#### What is needed:
Copy each line of the data below exactly, leaving out pictures.

= = = = = = =

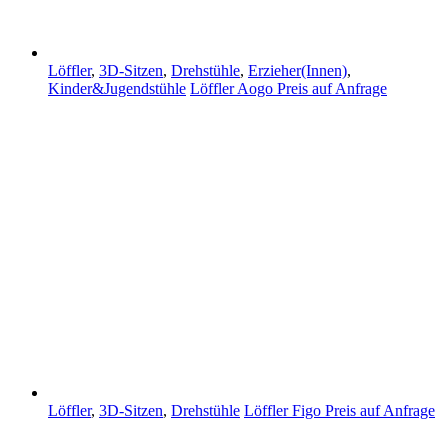
Löffler
,
3D-Sitzen
,
Drehstühle
,
Erzieher(Innen)
,
Kinder&Jugendstühle
Löffler Aogo
Preis auf Anfrage
Löffler
,
3D-Sitzen
,
Drehstühle
Löffler Figo
Preis auf Anfrage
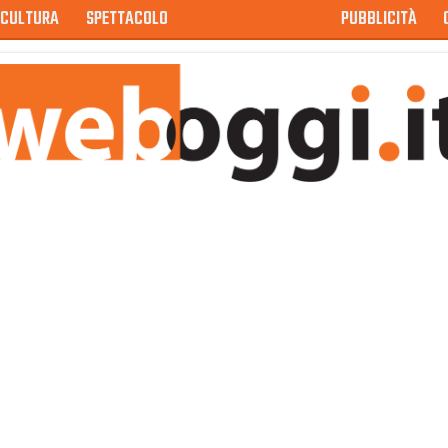
CULTURA
SPETTACOLO
PUBBLICITÀ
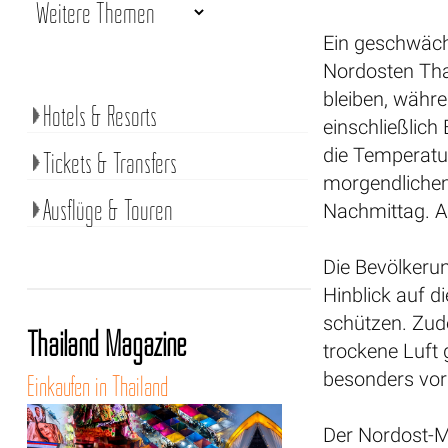
Ein geschwäch
Nordosten Tha
bleiben, währe
Hotels & Resorts
einschließlich
die Temperatur
Tickets & Transfers
morgendliche
Ausflüge & Touren
Nachmittag. Auf
Die Bevölkeru
Hinblick auf 
schützen. Zud
Thailand Magazine
trockene Luft 
besonders vors
Einkaufen in Thailand
Der Nordost-M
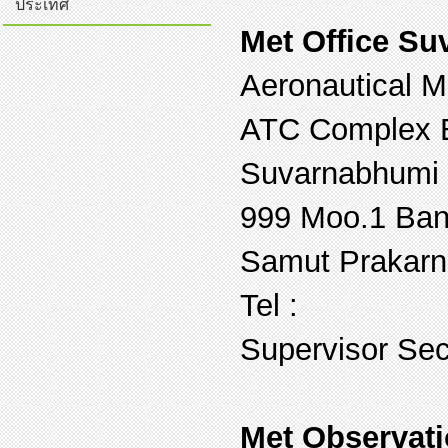
ประเทศ
Met Office Su
Aeronautical M
ATC Complex B
Suvarnabhumi I
999 Moo.1 Ban
Samut Prakarn
Tel :
Supervisor Sec
Met Observat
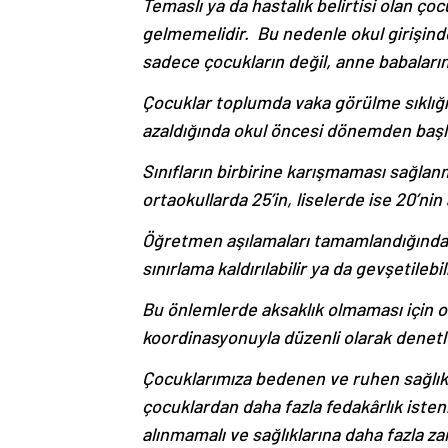
Temaslı ya da hastalık belirtisi olan ço
gelmemelidir. Bu nedenle okul girişinde
sadece çocukların değil, anne babaları
Çocuklar toplumda vaka görülme sıklığın
azaldığında okul öncesi dönemden başl
Sınıfların birbirine karışmaması sağlanm
ortaokullarda 25’in, liselerde ise 20’nin 
Öğretmen aşılamaları tamamlandığında 
sınırlama kaldırılabilir ya da gevşetilebili
Bu önlemlerde aksaklık olmaması için oku
koordinasyonuyla düzenli olarak denetl
Çocuklarımıza bedenen ve ruhen sağlıkl
çocuklardan daha fazla fedakârlık isten
alınmamalı ve sağlıklarına daha fazla za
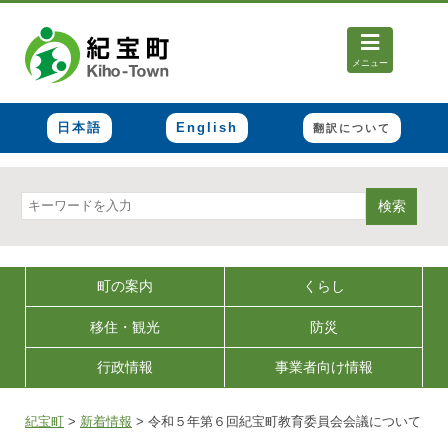
メニュー
日本語
English
翻訳について
検索
町の案内
くらし
移住・観光
防災
行政情報
事業者向け情報
紀宝町
>
新着情報
>
令和５年第６回紀宝町教育委員会会議について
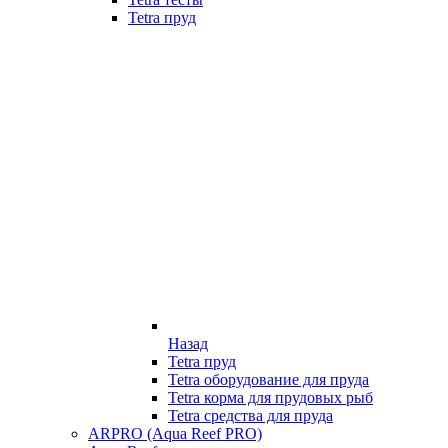
Tetra пруд
Назад
Tetra пруд
Tetra оборудование для пруда
Tetra корма для прудовых рыб
Tetra средства для пруда
ARPRO (Aqua Reef PRO)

= = = = = = =

#### Response area:
Löffler
,
3D-Sitzen
,
Drehstühle
,
Erzieher(Innen)
,
Kinder&Jugendstühle
Löffler Aogo
Preis auf Anfrage
Löffler
,
3D-Sitzen
,
Drehstühle
Löffler Figo
Preis auf Anfrage
CULTURA
SPETTACOLO
PUBBLICITÀ
Ein geschwäch
Nordosten Tha
bleiben, währe
Hotels & Resorts
einschließlich
die Temperatur
Tickets & Transfers
morgendliche
Ausflüge & Touren
Nachmittag. Auf
Die Bevölkeru
Hinblick auf 
schützen. Zud
Thailand Magazine
trockene Luft 
besonders vors
Einkaufen in Thailand
Der Nordost-M
ประเทศ
Met Office Su
Aeronautical M
ATC Complex B
Suvarnabhumi I
999 Moo.1 Ban
Samut Prakarn
Tel :
Supervisor Sec
Met Observat
Temaslı ya da hastalık belirtisi olan ço
gelmemelidir. Bu nedenle okul girişinde
sadece çocukların değil, anne babaları
Çocuklar toplumda vaka görülme sıklığın
azaldığında okul öncesi dönemden başl
Sınıfların birbirine karışmaması sağlanm
ortaokullarda 25’in, liselerde ise 20’nin 
Öğretmen aşılamaları tamamlandığında 
sınırlama kaldırılabilir ya da gevşetilebili
Bu önlemlerde aksaklık olmaması için oku
koordinasyonuyla düzenli olarak denetl
Çocuklarımıza bedenen ve ruhen sağlıkl
çocuklardan daha fazla fedakârlık isten
alınmamalı ve sağlıklarına daha fazla za
メニュー
日本語
English
翻訳について
検索
町の案内
くらし
移住・観光
防災
行政情報
事業者向け情報
紀宝町
>
新着情報
>
令和５年第６回紀宝町教育委員会会議について
Tetra пруд
Назад
Tetra пруд
Tetra оборудование для пруда
Tetra корма для прудовых рыб
Tetra средства для пруда
ARPRO (Aqua Reef PRO)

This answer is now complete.